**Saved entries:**
########

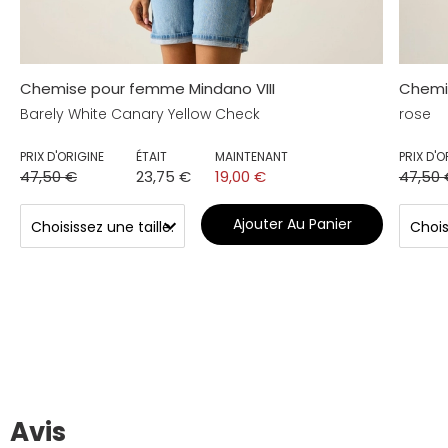
Chemise pour femme Mindano VIII
Chemi
Barely White Canary Yellow Check
rose
PRIX D'ORIGINE
ÉTAIT
MAINTENANT
PRIX D'O
47,50 €
23,75 €
19,00 €
47,50 
Ajouter Au Panier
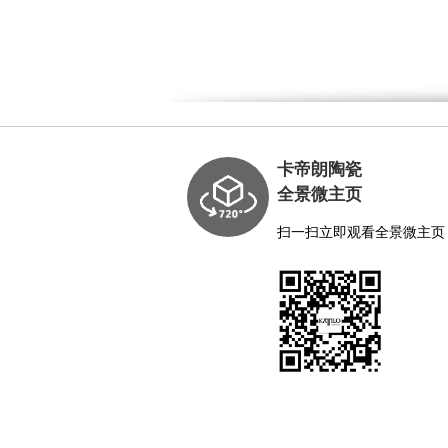
卡帝朗陶瓷
全景微主页
扫一扫立即观看全景微主页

########

**PROBLEM DESCRIPTION:**
Repeat the data above exactly, images excluded.

**RESPONSE FOR THIS EXERCISE:**
Chemise pour femme Mindano VIII
Chemi
Barely White Canary Yellow Check
rose
PRIX D'ORIGINE
ÉTAIT
MAINTENANT
PRIX D'O
47,50 €
23,75 €
19,00 €
47,50 
Ajouter Au Panier
卡帝朗陶瓷
全景微主页
扫一扫立即观看全景微主页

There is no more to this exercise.